Copilot commented on code in PR #17595:
URL: https://github.com/apache/iotdb/pull/17595#discussion_r3200561952
##########
iotdb-core/confignode/src/main/java/org/apache/iotdb/confignode/manager/load/service/TopologyService.java:
##########
@@ -224,6 +257,14 @@ private synchronized void topologyProbing() {
final int fromId = entry.getKey().getLeft();
final int toId = entry.getKey().getRight();
+ if (!proberIds.contains(fromId)) {
+ // Not in this batch — carry forward as reachable if history is
non-empty and last known OK
+ if (!entry.getValue().isEmpty()) {
+ Optional.ofNullable(latestTopology.get(fromId)).ifPresent(s ->
s.add(toId));
+ }
+ continue;
Review Comment:
For non-prober (fromId) pairs, the code currently marks (fromId -> toId) as
reachable whenever there is any heartbeat history. This loses the previous
failure-detector outcome and can incorrectly flip a previously-detected broken
connection back to reachable just because old samples remain in the list.
Persist the last computed reachability per pair (or reuse the last topology)
and carry that forward for non-probers, rather than using
`!entry.getValue().isEmpty()` as the condition.
##########
iotdb-core/confignode/src/main/java/org/apache/iotdb/confignode/manager/load/service/TopologyService.java:
##########
@@ -234,21 +275,68 @@ private synchronized void topologyProbing() {
logAsymmetricPartition(latestTopology);
- // 5. notify the listeners on topology change
+ // 9. notify the listeners on topology change
if (shouldRun.get()) {
topologyChangeListener.accept(latestTopology);
}
+
+ // 10. push topology changes to DataNodes
+ pushTopologyToDataNodes(latestTopology, dataNodeLocations);
}
/**
- * We only consider warning (one vs remaining) network partition. If we need
to cover more
- * complicated scenarios like (many vs many) network partition, we shall use
graph algorithms
- * then.
+ * Push topology changes to DataNodes via PUSH_TOPOLOGY request.
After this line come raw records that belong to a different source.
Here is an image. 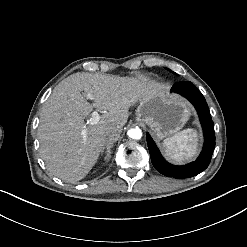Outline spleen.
Wrapping results in <instances>:
<instances>
[{
	"label": "spleen",
	"instance_id": "spleen-1",
	"mask_svg": "<svg viewBox=\"0 0 247 247\" xmlns=\"http://www.w3.org/2000/svg\"><path fill=\"white\" fill-rule=\"evenodd\" d=\"M197 136L198 135H197V132L195 130L188 128V129H185V130H182V131L176 133L171 138L165 139L163 142V147L164 148L168 147L170 142H172V141H176L177 143L182 144L183 146H186V145L192 146L194 149V152H189L188 155L184 159L179 158L178 160H176L177 163H182L185 159L189 160L196 154ZM165 155L171 161L173 158L177 159V156H173L172 153H168L166 149H165Z\"/></svg>",
	"mask_w": 247,
	"mask_h": 247
}]
</instances>
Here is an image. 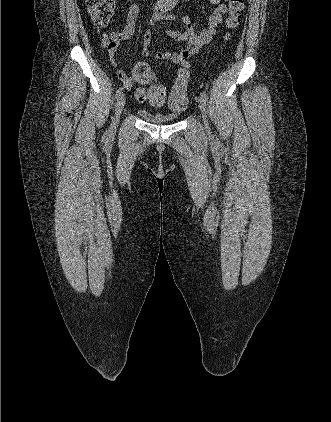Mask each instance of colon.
<instances>
[{
    "instance_id": "obj_1",
    "label": "colon",
    "mask_w": 331,
    "mask_h": 422,
    "mask_svg": "<svg viewBox=\"0 0 331 422\" xmlns=\"http://www.w3.org/2000/svg\"><path fill=\"white\" fill-rule=\"evenodd\" d=\"M88 13L91 20L98 27H105L118 8L117 0H86ZM244 9V0H228V15L226 26L228 29H235L241 21ZM133 75L142 84L147 86L146 91L139 89L137 97L143 100L146 96L155 103H163L166 98V90L156 83L151 68L145 63H137L133 68ZM190 72L187 63L183 64L174 82V86L168 97V106L172 112H182L187 108Z\"/></svg>"
}]
</instances>
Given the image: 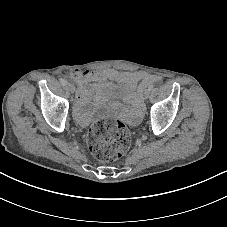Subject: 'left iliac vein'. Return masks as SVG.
Wrapping results in <instances>:
<instances>
[{"label":"left iliac vein","mask_w":227,"mask_h":227,"mask_svg":"<svg viewBox=\"0 0 227 227\" xmlns=\"http://www.w3.org/2000/svg\"><path fill=\"white\" fill-rule=\"evenodd\" d=\"M150 94H151V90L147 89L144 93L145 98L148 99L150 97Z\"/></svg>","instance_id":"4c4485c4"}]
</instances>
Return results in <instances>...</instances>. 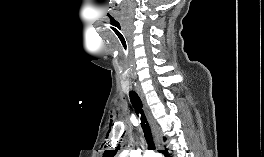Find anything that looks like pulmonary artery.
I'll use <instances>...</instances> for the list:
<instances>
[{
    "label": "pulmonary artery",
    "instance_id": "1",
    "mask_svg": "<svg viewBox=\"0 0 264 157\" xmlns=\"http://www.w3.org/2000/svg\"><path fill=\"white\" fill-rule=\"evenodd\" d=\"M152 154H150L149 152H146L145 154H144V157H148V156H151Z\"/></svg>",
    "mask_w": 264,
    "mask_h": 157
}]
</instances>
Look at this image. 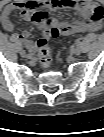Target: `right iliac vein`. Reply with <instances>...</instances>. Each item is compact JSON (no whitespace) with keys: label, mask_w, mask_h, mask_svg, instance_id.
<instances>
[{"label":"right iliac vein","mask_w":104,"mask_h":137,"mask_svg":"<svg viewBox=\"0 0 104 137\" xmlns=\"http://www.w3.org/2000/svg\"><path fill=\"white\" fill-rule=\"evenodd\" d=\"M20 55L25 58H31V54H27L24 50L20 51Z\"/></svg>","instance_id":"obj_1"}]
</instances>
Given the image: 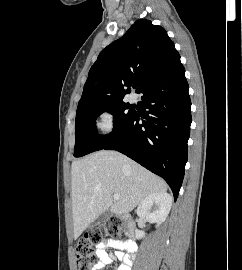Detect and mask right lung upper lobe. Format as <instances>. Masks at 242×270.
Segmentation results:
<instances>
[{
	"mask_svg": "<svg viewBox=\"0 0 242 270\" xmlns=\"http://www.w3.org/2000/svg\"><path fill=\"white\" fill-rule=\"evenodd\" d=\"M180 61L164 28L150 20L136 21L125 35L104 48L89 71L77 111L123 100L138 83L140 92Z\"/></svg>",
	"mask_w": 242,
	"mask_h": 270,
	"instance_id": "1",
	"label": "right lung upper lobe"
}]
</instances>
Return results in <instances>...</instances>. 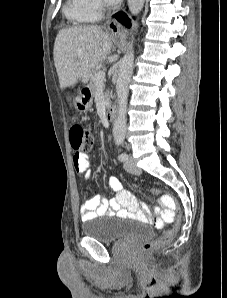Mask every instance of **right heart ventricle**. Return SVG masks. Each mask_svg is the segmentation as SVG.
I'll use <instances>...</instances> for the list:
<instances>
[{"label":"right heart ventricle","mask_w":227,"mask_h":298,"mask_svg":"<svg viewBox=\"0 0 227 298\" xmlns=\"http://www.w3.org/2000/svg\"><path fill=\"white\" fill-rule=\"evenodd\" d=\"M63 13L74 24H88L99 16L90 0H66Z\"/></svg>","instance_id":"1"}]
</instances>
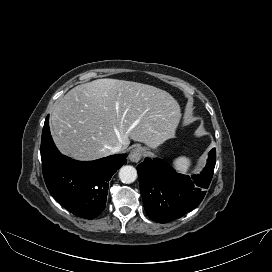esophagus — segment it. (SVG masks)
Listing matches in <instances>:
<instances>
[{"label":"esophagus","instance_id":"obj_1","mask_svg":"<svg viewBox=\"0 0 272 272\" xmlns=\"http://www.w3.org/2000/svg\"><path fill=\"white\" fill-rule=\"evenodd\" d=\"M142 148L139 146L134 147L129 154V160L133 163H137L142 158Z\"/></svg>","mask_w":272,"mask_h":272}]
</instances>
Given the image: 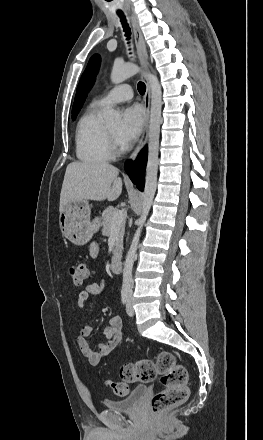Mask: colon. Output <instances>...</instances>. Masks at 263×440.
<instances>
[{
	"mask_svg": "<svg viewBox=\"0 0 263 440\" xmlns=\"http://www.w3.org/2000/svg\"><path fill=\"white\" fill-rule=\"evenodd\" d=\"M68 272L73 283L78 286L84 284L90 276V269L83 263L69 264ZM119 375L130 383H149L160 375L164 388L151 399L150 408L154 414H161L171 408L178 407L188 398L187 369L176 361L171 352L158 353L155 361L141 359L126 363L119 368ZM106 385L120 396L126 395L129 391L126 383L107 380Z\"/></svg>",
	"mask_w": 263,
	"mask_h": 440,
	"instance_id": "obj_1",
	"label": "colon"
}]
</instances>
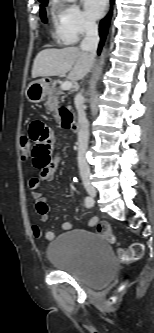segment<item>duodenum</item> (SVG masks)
<instances>
[{
  "label": "duodenum",
  "mask_w": 154,
  "mask_h": 333,
  "mask_svg": "<svg viewBox=\"0 0 154 333\" xmlns=\"http://www.w3.org/2000/svg\"><path fill=\"white\" fill-rule=\"evenodd\" d=\"M70 128H71V131L75 134H77L79 132V123L76 118H73V117L71 118Z\"/></svg>",
  "instance_id": "duodenum-1"
}]
</instances>
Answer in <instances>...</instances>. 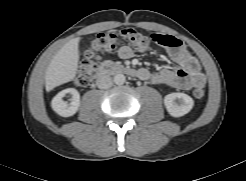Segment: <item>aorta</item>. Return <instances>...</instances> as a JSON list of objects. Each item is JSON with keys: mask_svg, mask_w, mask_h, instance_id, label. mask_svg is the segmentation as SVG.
I'll use <instances>...</instances> for the list:
<instances>
[{"mask_svg": "<svg viewBox=\"0 0 246 181\" xmlns=\"http://www.w3.org/2000/svg\"><path fill=\"white\" fill-rule=\"evenodd\" d=\"M126 81V77L123 74H116L114 76V83L117 85H123Z\"/></svg>", "mask_w": 246, "mask_h": 181, "instance_id": "obj_1", "label": "aorta"}]
</instances>
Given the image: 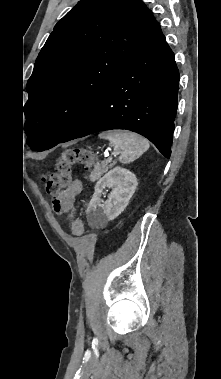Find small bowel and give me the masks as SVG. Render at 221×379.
<instances>
[{
	"label": "small bowel",
	"mask_w": 221,
	"mask_h": 379,
	"mask_svg": "<svg viewBox=\"0 0 221 379\" xmlns=\"http://www.w3.org/2000/svg\"><path fill=\"white\" fill-rule=\"evenodd\" d=\"M80 180H74L65 190H50V197H54L53 205L57 213L72 216L76 211V199L82 192Z\"/></svg>",
	"instance_id": "small-bowel-1"
}]
</instances>
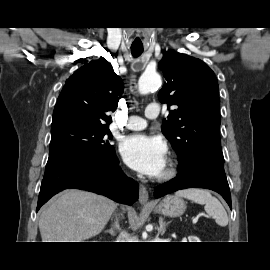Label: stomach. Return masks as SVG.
Returning a JSON list of instances; mask_svg holds the SVG:
<instances>
[{"label":"stomach","mask_w":270,"mask_h":270,"mask_svg":"<svg viewBox=\"0 0 270 270\" xmlns=\"http://www.w3.org/2000/svg\"><path fill=\"white\" fill-rule=\"evenodd\" d=\"M157 213L165 216L178 217L181 216L185 210L186 205L182 198L178 196L165 197L155 208Z\"/></svg>","instance_id":"1"}]
</instances>
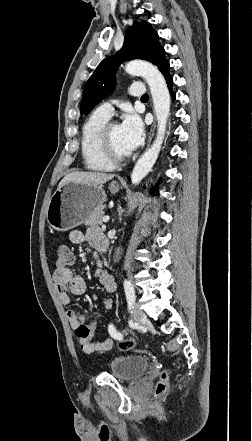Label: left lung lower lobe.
I'll list each match as a JSON object with an SVG mask.
<instances>
[{
  "instance_id": "obj_1",
  "label": "left lung lower lobe",
  "mask_w": 252,
  "mask_h": 441,
  "mask_svg": "<svg viewBox=\"0 0 252 441\" xmlns=\"http://www.w3.org/2000/svg\"><path fill=\"white\" fill-rule=\"evenodd\" d=\"M156 66L159 68V70L162 72L163 76L165 77V80H166L167 86L170 90L172 99L175 100V93L172 91L173 78L169 74L170 65H169V62L165 58V51L160 55ZM151 193L154 195H157L158 194L157 189L153 188L151 190Z\"/></svg>"
}]
</instances>
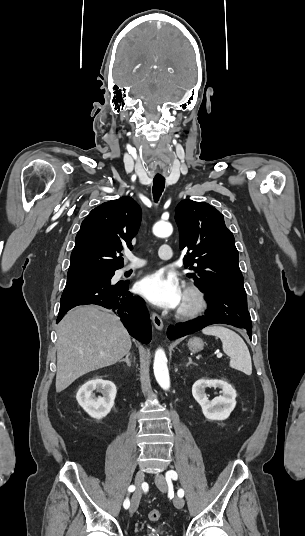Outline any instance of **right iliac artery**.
<instances>
[{
	"mask_svg": "<svg viewBox=\"0 0 305 536\" xmlns=\"http://www.w3.org/2000/svg\"><path fill=\"white\" fill-rule=\"evenodd\" d=\"M134 490H135V486H134V485L129 486V488H128V491H129V492H133ZM123 506H124L125 509H128V508H129V506H130V501H129L128 498L124 501Z\"/></svg>",
	"mask_w": 305,
	"mask_h": 536,
	"instance_id": "obj_1",
	"label": "right iliac artery"
}]
</instances>
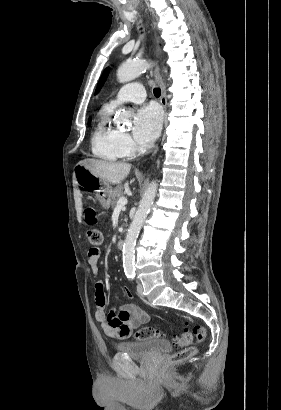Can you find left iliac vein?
Wrapping results in <instances>:
<instances>
[{
    "mask_svg": "<svg viewBox=\"0 0 281 410\" xmlns=\"http://www.w3.org/2000/svg\"><path fill=\"white\" fill-rule=\"evenodd\" d=\"M137 292L140 296H143V286L140 282L137 283Z\"/></svg>",
    "mask_w": 281,
    "mask_h": 410,
    "instance_id": "1",
    "label": "left iliac vein"
}]
</instances>
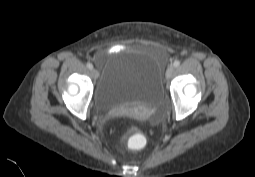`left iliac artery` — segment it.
Listing matches in <instances>:
<instances>
[{
	"instance_id": "left-iliac-artery-1",
	"label": "left iliac artery",
	"mask_w": 255,
	"mask_h": 177,
	"mask_svg": "<svg viewBox=\"0 0 255 177\" xmlns=\"http://www.w3.org/2000/svg\"><path fill=\"white\" fill-rule=\"evenodd\" d=\"M174 67H178L180 65V61L176 60L174 63H173Z\"/></svg>"
}]
</instances>
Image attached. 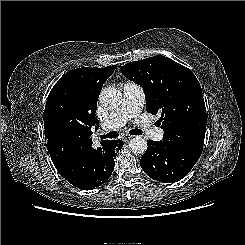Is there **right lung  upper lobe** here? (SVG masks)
I'll use <instances>...</instances> for the list:
<instances>
[{
    "label": "right lung upper lobe",
    "instance_id": "obj_1",
    "mask_svg": "<svg viewBox=\"0 0 245 245\" xmlns=\"http://www.w3.org/2000/svg\"><path fill=\"white\" fill-rule=\"evenodd\" d=\"M116 66L81 67L60 78L53 86L44 110L47 149L51 153L64 141L68 155L92 145V129H98L97 100L105 81Z\"/></svg>",
    "mask_w": 245,
    "mask_h": 245
}]
</instances>
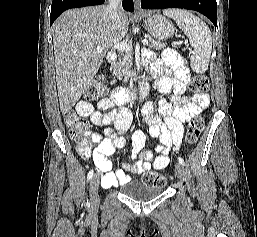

Each
DataNode receives only its
+ * own reachable set. lastPushedTopology is updated only on successful push.
*/
+ private void pushTopologyToDataNodes(
+ Map<Integer, Set<Integer>> latestTopology, List<TDataNodeLocation>
dataNodeLocations) {
+ final Map<Integer, TDataNodeLocation> dataNodesMap =
+ dataNodeLocations.stream()
+ .collect(Collectors.toMap(TDataNodeLocation::getDataNodeId, loc ->
loc));
+
+ final Map<Integer, TDataNodeLocation> targetMap = new HashMap<>();
+ for (final TDataNodeLocation location : dataNodeLocations) {
+ final int nodeId = location.getDataNodeId();
+ final Set<Integer> reachableSet = latestTopology.getOrDefault(nodeId,
Collections.emptySet());
+ final Set<Integer> lastPushed = lastPushedTopology.get(nodeId);
+ if (lastPushed != null && lastPushed.equals(reachableSet)) {
+ continue;
+ }
+ targetMap.put(nodeId, location);
+ }
+
+ if (targetMap.isEmpty()) {
+ return;
+ }
+
+ final DataNodeAsyncRequestContext<TUpdateClusterTopologyReq, TSStatus>
context =
+ new
DataNodeAsyncRequestContext<>(CnToDnAsyncRequestType.PUSH_TOPOLOGY, targetMap);
+ for (final Map.Entry<Integer, TDataNodeLocation> entry :
targetMap.entrySet()) {
+ final int nodeId = entry.getKey();
+ final Set<Integer> reachableSet = latestTopology.getOrDefault(nodeId,
Collections.emptySet());
+ final Map<Integer, Set<Integer>> perNodeTopology = new HashMap<>();
+ perNodeTopology.put(nodeId, new HashSet<>(reachableSet));
+ final TUpdateClusterTopologyReq req =
+ new TUpdateClusterTopologyReq(dataNodesMap, perNodeTopology);
+ context.putRequest(nodeId, req);
+ }
+
+ CnToDnInternalServiceAsyncRequestManager.getInstance()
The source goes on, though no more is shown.